__Source material__.

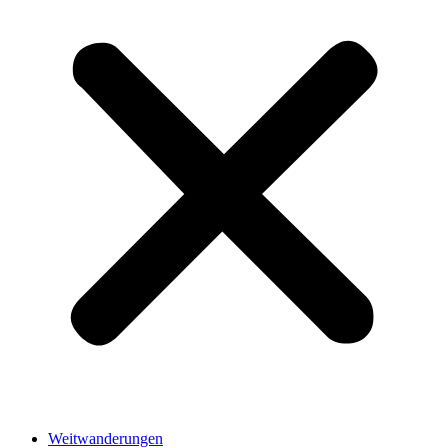
Weitwanderungen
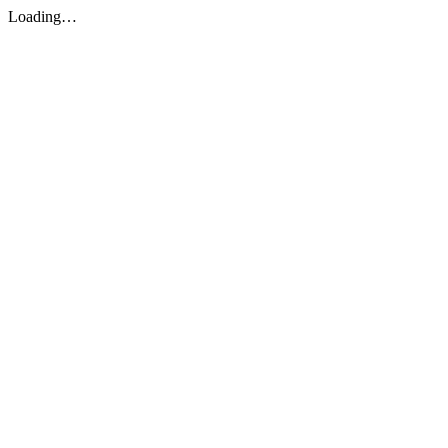
Loading…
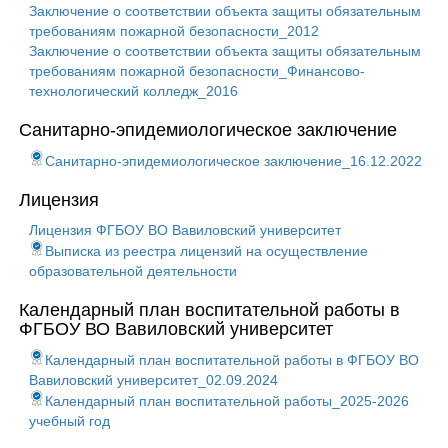
Заключение о соответствии объекта защиты обязательным
требованиям пожарной безопасности_2012
Заключение о соответствии объекта защиты обязательным
требованиям пожарной безопасности_Финансово-
технологический колледж_2016
Санитарно-эпидемиологическое заключение
Санитарно-эпидемиологическое заключение_16.12.2022
Лицензия
Лицензия ФГБОУ ВО Вавиловский университет
Выписка из реестра лицензий на осуществление
образовательной деятельности
Календарный план воспитательной работы в
ФГБОУ ВО Вавиловский университет
Календарный план воспитательной работы в ФГБОУ ВО
Вавиловский университет_02.09.2024
Календарный план воспитательной работы_2025-2026
учебный год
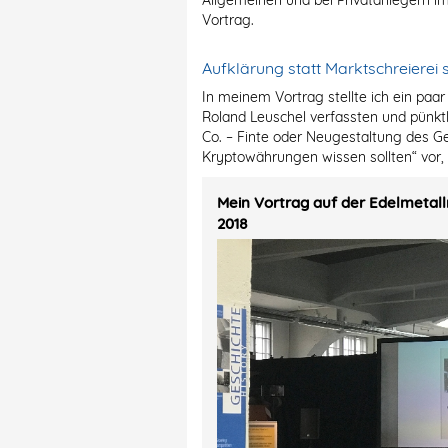
Allgemeinen und bei Privatanlegern 
Vortrag.
Aufklärung statt Marktschreierei st
In meinem Vortrag stellte ich ein p
Roland Leuschel verfassten und pünkt
Co. – Finte oder Neugestaltung des G
Kryptowährungen wissen sollten“ vor,
Mein Vortrag auf der Edelmetal
2018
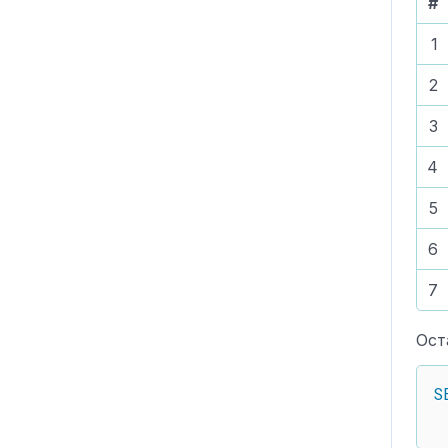
#
1
2
3
4
5
6
7
Ост
S
 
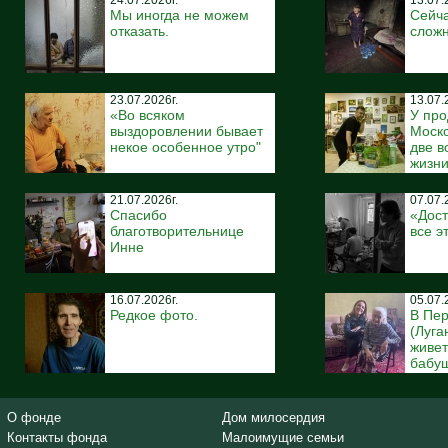
24.07.2026г.
13.07.
Мы иногда не можем
Сейча
отказать.
сложн
23.07.2026г.
13.07.
«Во всяком
У про
выздоровлении бывает
Моско
некое особенное утро"
две 
жизн
21.07.2026г.
07.07.
Спасибо
«Дост
благотворительнице
все э
Инне
16.07.2026г.
05.07.
Редкое фото.
В Пе
(Луга
живе
бабуш
О фонде
Дом милосердия
Контакты фонда
Малоимущие семьи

__Instructions for the task__. Return all lines of the material above in which the word "пожарнои" occurs.

__Written solution__.
требованиям пожарной безопасности_2012
требованиям пожарной безопасности_Финансово-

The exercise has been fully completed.